- What needs to be done -
In your copy, leave out the pictures and reproduce the listing below exactly.

======== Records for the task ========

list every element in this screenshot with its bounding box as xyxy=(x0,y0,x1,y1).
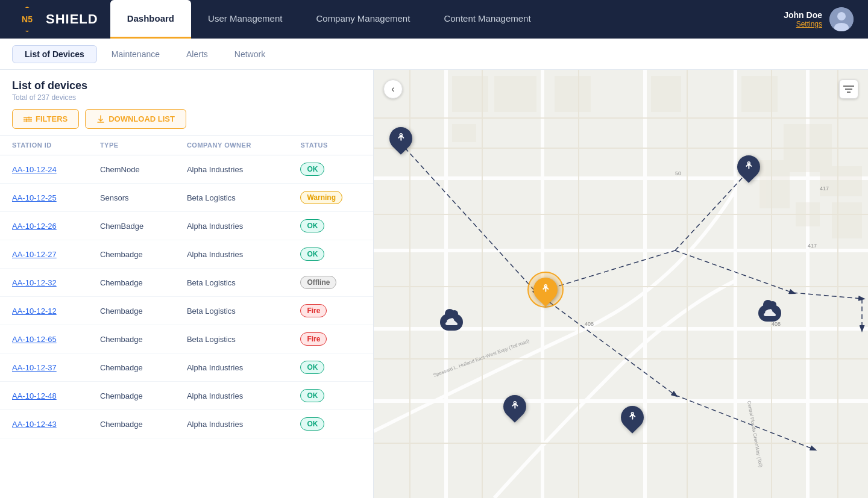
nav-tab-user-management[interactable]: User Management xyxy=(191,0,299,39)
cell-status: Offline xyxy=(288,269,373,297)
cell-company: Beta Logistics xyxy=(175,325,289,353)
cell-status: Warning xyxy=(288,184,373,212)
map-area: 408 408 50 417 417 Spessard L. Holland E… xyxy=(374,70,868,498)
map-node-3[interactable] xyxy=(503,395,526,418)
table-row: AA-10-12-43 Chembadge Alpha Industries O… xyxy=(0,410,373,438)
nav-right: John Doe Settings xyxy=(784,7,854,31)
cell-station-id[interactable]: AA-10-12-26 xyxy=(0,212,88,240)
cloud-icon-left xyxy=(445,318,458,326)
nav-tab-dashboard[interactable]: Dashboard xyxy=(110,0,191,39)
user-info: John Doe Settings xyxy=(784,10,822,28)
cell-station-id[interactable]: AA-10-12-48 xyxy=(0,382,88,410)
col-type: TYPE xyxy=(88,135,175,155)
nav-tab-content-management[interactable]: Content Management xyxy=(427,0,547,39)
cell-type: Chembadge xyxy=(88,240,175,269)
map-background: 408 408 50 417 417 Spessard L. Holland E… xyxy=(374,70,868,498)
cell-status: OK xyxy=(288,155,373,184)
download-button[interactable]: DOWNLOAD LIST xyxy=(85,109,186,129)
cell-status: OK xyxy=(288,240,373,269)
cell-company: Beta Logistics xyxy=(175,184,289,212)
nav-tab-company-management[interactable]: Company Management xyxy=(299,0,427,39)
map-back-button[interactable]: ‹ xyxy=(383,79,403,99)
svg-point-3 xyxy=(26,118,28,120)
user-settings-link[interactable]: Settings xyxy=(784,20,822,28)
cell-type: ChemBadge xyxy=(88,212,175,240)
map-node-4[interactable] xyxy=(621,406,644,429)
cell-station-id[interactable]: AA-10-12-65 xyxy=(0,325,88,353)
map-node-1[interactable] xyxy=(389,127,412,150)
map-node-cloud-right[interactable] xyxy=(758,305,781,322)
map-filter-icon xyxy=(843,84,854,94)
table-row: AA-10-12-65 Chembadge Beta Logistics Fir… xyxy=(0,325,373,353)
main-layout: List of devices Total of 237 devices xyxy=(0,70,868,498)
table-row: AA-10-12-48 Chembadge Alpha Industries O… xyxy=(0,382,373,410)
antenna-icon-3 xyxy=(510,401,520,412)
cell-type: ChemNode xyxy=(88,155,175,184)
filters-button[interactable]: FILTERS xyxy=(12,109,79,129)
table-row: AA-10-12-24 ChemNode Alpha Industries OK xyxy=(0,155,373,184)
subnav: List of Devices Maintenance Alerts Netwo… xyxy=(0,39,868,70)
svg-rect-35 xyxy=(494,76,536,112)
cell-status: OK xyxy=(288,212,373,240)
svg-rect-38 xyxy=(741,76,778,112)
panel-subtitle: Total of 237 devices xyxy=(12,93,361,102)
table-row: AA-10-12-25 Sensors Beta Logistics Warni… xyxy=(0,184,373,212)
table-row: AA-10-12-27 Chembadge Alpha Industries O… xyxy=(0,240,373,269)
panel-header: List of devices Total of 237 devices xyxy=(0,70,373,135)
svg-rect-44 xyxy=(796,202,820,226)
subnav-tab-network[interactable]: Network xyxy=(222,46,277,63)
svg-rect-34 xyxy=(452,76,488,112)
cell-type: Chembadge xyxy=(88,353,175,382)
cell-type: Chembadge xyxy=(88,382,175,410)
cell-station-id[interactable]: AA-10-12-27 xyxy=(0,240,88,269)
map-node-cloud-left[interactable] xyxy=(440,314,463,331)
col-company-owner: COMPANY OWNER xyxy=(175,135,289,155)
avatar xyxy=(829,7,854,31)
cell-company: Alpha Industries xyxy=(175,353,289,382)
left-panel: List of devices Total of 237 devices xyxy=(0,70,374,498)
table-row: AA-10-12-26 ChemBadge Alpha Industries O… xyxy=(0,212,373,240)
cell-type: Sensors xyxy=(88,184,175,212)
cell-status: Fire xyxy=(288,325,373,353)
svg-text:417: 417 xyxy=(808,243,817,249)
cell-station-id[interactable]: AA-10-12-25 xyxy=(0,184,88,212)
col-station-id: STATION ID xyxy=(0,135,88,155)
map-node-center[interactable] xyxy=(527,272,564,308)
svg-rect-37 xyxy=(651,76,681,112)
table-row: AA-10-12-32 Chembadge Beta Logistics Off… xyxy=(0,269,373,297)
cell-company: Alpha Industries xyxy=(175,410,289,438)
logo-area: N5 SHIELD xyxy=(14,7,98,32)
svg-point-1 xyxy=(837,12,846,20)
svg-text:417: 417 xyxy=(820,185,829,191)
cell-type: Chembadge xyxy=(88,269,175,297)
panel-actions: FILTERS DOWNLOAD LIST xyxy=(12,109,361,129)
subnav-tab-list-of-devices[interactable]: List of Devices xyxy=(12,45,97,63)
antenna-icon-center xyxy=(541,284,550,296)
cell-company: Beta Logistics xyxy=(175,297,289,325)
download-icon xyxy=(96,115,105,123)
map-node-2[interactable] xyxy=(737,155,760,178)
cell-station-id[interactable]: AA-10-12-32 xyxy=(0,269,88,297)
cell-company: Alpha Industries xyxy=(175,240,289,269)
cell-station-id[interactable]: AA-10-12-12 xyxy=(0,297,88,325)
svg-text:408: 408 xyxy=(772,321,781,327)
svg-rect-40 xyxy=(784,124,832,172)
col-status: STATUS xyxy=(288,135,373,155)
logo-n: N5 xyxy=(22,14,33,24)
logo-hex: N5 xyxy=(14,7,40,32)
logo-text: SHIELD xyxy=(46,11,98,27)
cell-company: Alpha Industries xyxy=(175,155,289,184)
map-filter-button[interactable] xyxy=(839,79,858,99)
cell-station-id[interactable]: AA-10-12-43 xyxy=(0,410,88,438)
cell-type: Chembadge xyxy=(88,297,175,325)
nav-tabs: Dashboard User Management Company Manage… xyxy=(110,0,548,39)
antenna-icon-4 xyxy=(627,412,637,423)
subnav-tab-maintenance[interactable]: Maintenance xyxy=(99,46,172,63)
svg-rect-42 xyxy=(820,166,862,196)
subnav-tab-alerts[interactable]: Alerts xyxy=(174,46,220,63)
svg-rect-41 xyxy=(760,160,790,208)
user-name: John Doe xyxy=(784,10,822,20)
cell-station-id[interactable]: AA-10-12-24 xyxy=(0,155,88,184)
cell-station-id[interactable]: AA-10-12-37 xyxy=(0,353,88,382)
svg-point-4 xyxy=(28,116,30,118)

========

- Reply -
list every element in this screenshot with its bounding box as xyxy=(x0,y0,x1,y1).
nav-tab-user-management[interactable]: User Management xyxy=(191,0,299,39)
cell-status: Offline xyxy=(288,269,373,297)
cell-company: Beta Logistics xyxy=(175,325,289,353)
cell-status: Warning xyxy=(288,184,373,212)
map-area: 408 408 50 417 417 Spessard L. Holland E… xyxy=(374,70,868,498)
map-node-3[interactable] xyxy=(503,395,526,418)
table-row: AA-10-12-43 Chembadge Alpha Industries O… xyxy=(0,410,373,438)
nav-right: John Doe Settings xyxy=(784,7,854,31)
cell-station-id[interactable]: AA-10-12-26 xyxy=(0,212,88,240)
cloud-icon-left xyxy=(445,318,458,326)
nav-tab-dashboard[interactable]: Dashboard xyxy=(110,0,191,39)
user-info: John Doe Settings xyxy=(784,10,822,28)
cell-station-id[interactable]: AA-10-12-48 xyxy=(0,382,88,410)
col-type: TYPE xyxy=(88,135,175,155)
nav-tab-content-management[interactable]: Content Management xyxy=(427,0,547,39)
cell-type: Chembadge xyxy=(88,240,175,269)
map-background: 408 408 50 417 417 Spessard L. Holland E… xyxy=(374,70,868,498)
cell-status: OK xyxy=(288,155,373,184)
download-button[interactable]: DOWNLOAD LIST xyxy=(85,109,186,129)
cell-status: OK xyxy=(288,240,373,269)
cell-company: Beta Logistics xyxy=(175,184,289,212)
nav-tab-company-management[interactable]: Company Management xyxy=(299,0,427,39)
map-back-button[interactable]: ‹ xyxy=(383,79,403,99)
svg-point-3 xyxy=(26,118,28,120)
user-settings-link[interactable]: Settings xyxy=(784,20,822,28)
cell-type: ChemBadge xyxy=(88,212,175,240)
map-node-4[interactable] xyxy=(621,406,644,429)
cell-station-id[interactable]: AA-10-12-65 xyxy=(0,325,88,353)
map-node-1[interactable] xyxy=(389,127,412,150)
map-node-cloud-right[interactable] xyxy=(758,305,781,322)
map-filter-icon xyxy=(843,84,854,94)
table-row: AA-10-12-65 Chembadge Beta Logistics Fir… xyxy=(0,325,373,353)
main-layout: List of devices Total of 237 devices xyxy=(0,70,868,498)
table-row: AA-10-12-48 Chembadge Alpha Industries O… xyxy=(0,382,373,410)
antenna-icon-3 xyxy=(510,401,520,412)
cell-type: ChemNode xyxy=(88,155,175,184)
filters-button[interactable]: FILTERS xyxy=(12,109,79,129)
table-row: AA-10-12-24 ChemNode Alpha Industries OK xyxy=(0,155,373,184)
subnav: List of Devices Maintenance Alerts Netwo… xyxy=(0,39,868,70)
svg-rect-35 xyxy=(494,76,536,112)
cell-status: OK xyxy=(288,212,373,240)
svg-rect-38 xyxy=(741,76,778,112)
panel-subtitle: Total of 237 devices xyxy=(12,93,361,102)
table-row: AA-10-12-25 Sensors Beta Logistics Warni… xyxy=(0,184,373,212)
table-row: AA-10-12-27 Chembadge Alpha Industries O… xyxy=(0,240,373,269)
panel-header: List of devices Total of 237 devices xyxy=(0,70,373,135)
svg-rect-44 xyxy=(796,202,820,226)
subnav-tab-network[interactable]: Network xyxy=(222,46,277,63)
svg-rect-34 xyxy=(452,76,488,112)
cell-type: Chembadge xyxy=(88,353,175,382)
cell-type: Chembadge xyxy=(88,382,175,410)
cell-station-id[interactable]: AA-10-12-27 xyxy=(0,240,88,269)
map-node-cloud-left[interactable] xyxy=(440,314,463,331)
col-company-owner: COMPANY OWNER xyxy=(175,135,289,155)
avatar xyxy=(829,7,854,31)
cell-company: Alpha Industries xyxy=(175,353,289,382)
left-panel: List of devices Total of 237 devices xyxy=(0,70,374,498)
table-row: AA-10-12-26 ChemBadge Alpha Industries O… xyxy=(0,212,373,240)
cell-type: Sensors xyxy=(88,184,175,212)
cell-status: Fire xyxy=(288,325,373,353)
svg-text:417: 417 xyxy=(808,243,817,249)
cell-station-id[interactable]: AA-10-12-25 xyxy=(0,184,88,212)
col-station-id: STATION ID xyxy=(0,135,88,155)
map-node-center[interactable] xyxy=(527,272,564,308)
svg-rect-37 xyxy=(651,76,681,112)
table-row: AA-10-12-32 Chembadge Beta Logistics Off… xyxy=(0,269,373,297)
cell-company: Alpha Industries xyxy=(175,410,289,438)
logo-area: N5 SHIELD xyxy=(14,7,98,32)
svg-point-1 xyxy=(837,12,846,20)
svg-text:417: 417 xyxy=(820,185,829,191)
cell-type: Chembadge xyxy=(88,269,175,297)
panel-actions: FILTERS DOWNLOAD LIST xyxy=(12,109,361,129)
subnav-tab-list-of-devices[interactable]: List of Devices xyxy=(12,45,97,63)
antenna-icon-center xyxy=(541,284,550,296)
cell-company: Beta Logistics xyxy=(175,297,289,325)
download-icon xyxy=(96,115,105,123)
map-node-2[interactable] xyxy=(737,155,760,178)
cell-station-id[interactable]: AA-10-12-32 xyxy=(0,269,88,297)
cell-company: Alpha Industries xyxy=(175,240,289,269)
cell-station-id[interactable]: AA-10-12-12 xyxy=(0,297,88,325)
svg-text:408: 408 xyxy=(772,321,781,327)
svg-rect-40 xyxy=(784,124,832,172)
col-status: STATUS xyxy=(288,135,373,155)
logo-n: N5 xyxy=(22,14,33,24)
logo-hex: N5 xyxy=(14,7,40,32)
logo-text: SHIELD xyxy=(46,11,98,27)
cell-company: Alpha Industries xyxy=(175,155,289,184)
map-filter-button[interactable] xyxy=(839,79,858,99)
cell-station-id[interactable]: AA-10-12-43 xyxy=(0,410,88,438)
cell-type: Chembadge xyxy=(88,297,175,325)
nav-tabs: Dashboard User Management Company Manage… xyxy=(110,0,548,39)
antenna-icon-4 xyxy=(627,412,637,423)
subnav-tab-maintenance[interactable]: Maintenance xyxy=(99,46,172,63)
svg-rect-42 xyxy=(820,166,862,196)
subnav-tab-alerts[interactable]: Alerts xyxy=(174,46,220,63)
svg-rect-41 xyxy=(760,160,790,208)
user-name: John Doe xyxy=(784,10,822,20)
cell-station-id[interactable]: AA-10-12-24 xyxy=(0,155,88,184)
cell-station-id[interactable]: AA-10-12-37 xyxy=(0,353,88,382)
svg-point-4 xyxy=(28,116,30,118)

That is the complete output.